A fotográfica câmara do olho
grava as nuas paredes pintadas, enquanto uma luz elétrica
esfola os nervos de cromo do encanamento; 
tal pobreza assalta o ego; pega
nua no mero quarto atual, 
a estranha no espelho do lavabo
veste um sorriso público, repete nosso nome
mas escrupulosamente reflete o terror usual. 

Quão culpados nós somos quando o teto
não revela rachaduras que podem ser decifradas? Quando
o lavatório sustenta não ter mais chamada santa
que ablução física, e a toalha secamente
nega que as caras ferozes do troll espreitam
em suas dobras explícitas? Ou quando a janela, 
cega de vapor, não admitirá a escuridão
que envolve nossas expectativas em sombra ambígua? 

Vinte anos atrás, a banheira familiar
gerava uma leva de presságios; mas agora
a água da torneira não jorra perigo; cada caranguejo
e polvo – esperneando logo além da vista, 
esperando por alguma pausa acidental
em rito, para atacar – definitivamente se foi; 
o mar autêntico os nega e arrancará 
a carne fantástica até o osso. 

Tomamos o mergulho; sob a água, nossas pernas
vacilam, levemente verdes, estremecendo diferente
da genuína cor de pele; podem nossos sonhos
manchar as linhas intransigentes que desenham
a forma que nos encerra? O fato absoluto
Invade mesmo quando o olho revoltado
está fechado; a banheira existe atrás de nossas costas: 
suas superfícies reluzentes são em branco e verdadeiras. 
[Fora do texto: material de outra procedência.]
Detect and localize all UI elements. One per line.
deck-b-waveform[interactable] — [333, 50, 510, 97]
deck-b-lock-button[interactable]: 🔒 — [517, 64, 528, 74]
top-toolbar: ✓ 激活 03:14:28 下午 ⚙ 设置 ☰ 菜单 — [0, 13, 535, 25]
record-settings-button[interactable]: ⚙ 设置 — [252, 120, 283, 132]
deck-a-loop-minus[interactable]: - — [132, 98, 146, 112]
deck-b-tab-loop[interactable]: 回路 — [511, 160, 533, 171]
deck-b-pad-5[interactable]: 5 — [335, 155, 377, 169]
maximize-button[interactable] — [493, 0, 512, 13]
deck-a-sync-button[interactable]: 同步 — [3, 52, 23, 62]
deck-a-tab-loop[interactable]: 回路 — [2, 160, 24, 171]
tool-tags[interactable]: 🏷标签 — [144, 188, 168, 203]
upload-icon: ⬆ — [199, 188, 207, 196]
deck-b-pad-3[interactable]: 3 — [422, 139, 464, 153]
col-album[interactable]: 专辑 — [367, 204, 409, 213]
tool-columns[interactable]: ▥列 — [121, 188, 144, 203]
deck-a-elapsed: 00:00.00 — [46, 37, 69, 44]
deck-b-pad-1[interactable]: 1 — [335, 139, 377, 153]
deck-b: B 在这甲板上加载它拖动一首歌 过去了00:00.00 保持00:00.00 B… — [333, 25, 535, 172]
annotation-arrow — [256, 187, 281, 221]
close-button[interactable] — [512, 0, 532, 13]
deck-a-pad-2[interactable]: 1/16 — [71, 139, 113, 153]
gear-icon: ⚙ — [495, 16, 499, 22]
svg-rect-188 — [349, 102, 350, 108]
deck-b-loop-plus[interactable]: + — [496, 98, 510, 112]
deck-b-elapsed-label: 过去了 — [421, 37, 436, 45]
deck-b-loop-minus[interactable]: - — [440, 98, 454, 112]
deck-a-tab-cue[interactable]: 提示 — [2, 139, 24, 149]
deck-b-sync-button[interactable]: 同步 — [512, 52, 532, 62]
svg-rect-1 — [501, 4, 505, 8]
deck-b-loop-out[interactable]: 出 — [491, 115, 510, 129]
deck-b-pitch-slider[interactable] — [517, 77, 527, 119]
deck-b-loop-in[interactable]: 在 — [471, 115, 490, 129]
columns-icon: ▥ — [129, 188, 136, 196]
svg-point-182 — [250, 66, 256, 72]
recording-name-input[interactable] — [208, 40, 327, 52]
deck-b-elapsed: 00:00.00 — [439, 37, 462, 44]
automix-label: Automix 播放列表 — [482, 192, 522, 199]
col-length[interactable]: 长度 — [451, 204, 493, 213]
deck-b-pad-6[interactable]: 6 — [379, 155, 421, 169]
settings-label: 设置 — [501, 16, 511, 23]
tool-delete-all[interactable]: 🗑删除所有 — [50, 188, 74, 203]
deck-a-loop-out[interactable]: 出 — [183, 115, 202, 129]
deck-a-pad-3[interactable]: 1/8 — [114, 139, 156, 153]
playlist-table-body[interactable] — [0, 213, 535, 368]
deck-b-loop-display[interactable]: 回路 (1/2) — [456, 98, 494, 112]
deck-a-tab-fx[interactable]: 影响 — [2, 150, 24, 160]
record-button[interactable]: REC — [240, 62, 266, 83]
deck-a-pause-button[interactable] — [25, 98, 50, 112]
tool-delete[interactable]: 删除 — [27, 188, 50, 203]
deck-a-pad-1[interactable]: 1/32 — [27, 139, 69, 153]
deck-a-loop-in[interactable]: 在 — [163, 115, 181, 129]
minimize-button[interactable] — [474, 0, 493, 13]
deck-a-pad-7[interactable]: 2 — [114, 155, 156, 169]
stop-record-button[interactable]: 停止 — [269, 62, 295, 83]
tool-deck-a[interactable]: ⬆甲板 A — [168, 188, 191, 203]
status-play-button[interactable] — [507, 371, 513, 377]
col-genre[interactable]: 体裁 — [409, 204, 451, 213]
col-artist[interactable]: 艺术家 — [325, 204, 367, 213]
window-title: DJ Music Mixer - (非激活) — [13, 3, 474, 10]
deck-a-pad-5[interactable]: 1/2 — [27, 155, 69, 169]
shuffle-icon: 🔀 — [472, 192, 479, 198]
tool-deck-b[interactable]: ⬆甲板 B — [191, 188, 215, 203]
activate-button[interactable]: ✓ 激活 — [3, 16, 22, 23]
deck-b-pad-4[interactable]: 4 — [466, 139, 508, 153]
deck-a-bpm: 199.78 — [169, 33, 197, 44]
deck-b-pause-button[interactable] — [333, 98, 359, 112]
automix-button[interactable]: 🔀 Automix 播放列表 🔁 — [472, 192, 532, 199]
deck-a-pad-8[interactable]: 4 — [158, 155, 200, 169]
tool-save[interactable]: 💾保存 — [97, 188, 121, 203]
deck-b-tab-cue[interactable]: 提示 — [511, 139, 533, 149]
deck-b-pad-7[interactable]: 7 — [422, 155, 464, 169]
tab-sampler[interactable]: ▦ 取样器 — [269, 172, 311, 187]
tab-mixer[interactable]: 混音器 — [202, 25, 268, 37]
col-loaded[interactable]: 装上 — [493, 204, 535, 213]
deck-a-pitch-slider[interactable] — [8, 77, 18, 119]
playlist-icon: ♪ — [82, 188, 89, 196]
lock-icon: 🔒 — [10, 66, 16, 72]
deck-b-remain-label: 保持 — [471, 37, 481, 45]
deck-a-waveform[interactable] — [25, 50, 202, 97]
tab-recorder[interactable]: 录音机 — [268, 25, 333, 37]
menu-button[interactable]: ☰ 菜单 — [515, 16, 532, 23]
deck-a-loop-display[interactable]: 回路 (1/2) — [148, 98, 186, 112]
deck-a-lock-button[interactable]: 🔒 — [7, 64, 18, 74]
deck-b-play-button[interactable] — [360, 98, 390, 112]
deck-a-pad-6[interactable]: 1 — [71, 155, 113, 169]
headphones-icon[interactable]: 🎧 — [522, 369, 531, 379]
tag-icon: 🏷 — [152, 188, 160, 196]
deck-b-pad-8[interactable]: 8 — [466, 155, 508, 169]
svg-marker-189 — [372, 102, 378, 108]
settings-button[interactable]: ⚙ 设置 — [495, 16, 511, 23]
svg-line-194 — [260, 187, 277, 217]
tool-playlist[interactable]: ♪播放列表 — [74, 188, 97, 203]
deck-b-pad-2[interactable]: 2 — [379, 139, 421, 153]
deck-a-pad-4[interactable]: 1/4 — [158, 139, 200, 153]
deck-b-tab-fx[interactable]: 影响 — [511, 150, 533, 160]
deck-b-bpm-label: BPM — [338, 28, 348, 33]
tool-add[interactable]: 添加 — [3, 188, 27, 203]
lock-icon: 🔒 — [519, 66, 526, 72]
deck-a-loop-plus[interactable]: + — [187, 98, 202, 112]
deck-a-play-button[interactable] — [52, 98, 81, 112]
Ainda assim, os ridículos flancos nus incitam
a fabricação de algum tecido para cobrir
essa dureza; a precisão não deve seguir à solta: 
cada dia exige criarmos nosso mundo inteiro de novo, 
disfarçando o horror constante em um casaco
de ficções multicores; mascaramos nosso passado
no verde do éden, fingimos que a fruta iluminada do futuro
pode brotar do umbigo deste desperdício presente. 

Nesta banheira em particular, dois joelhos se sobressaem
como icebergs, enquanto mínimos pelos castanhos se arrepiam
nos braços e pernas em uma franja de algas; sabão verde
navega a maré que jorra dos mares
rebentando em praias legendárias; com fé 
nós deveremos embarcar em nosso navio imaginado
e navegar selvagemente entre ilhas sagradas da loucura
até que a morte estilhace as fabulosas estrelas e nos torne reais. 


tale of a tub 

The photographic chamber of the eye
records bare painted walls, while an electric light
lays the chromium nerves of plumbing raw; 
such poverty assaults the ego; caught
naked in the merely actual room, 
the stranger in the lavatory mirror
puts on a public grin, repeats our name
but scrupulously reflects the usual terror. 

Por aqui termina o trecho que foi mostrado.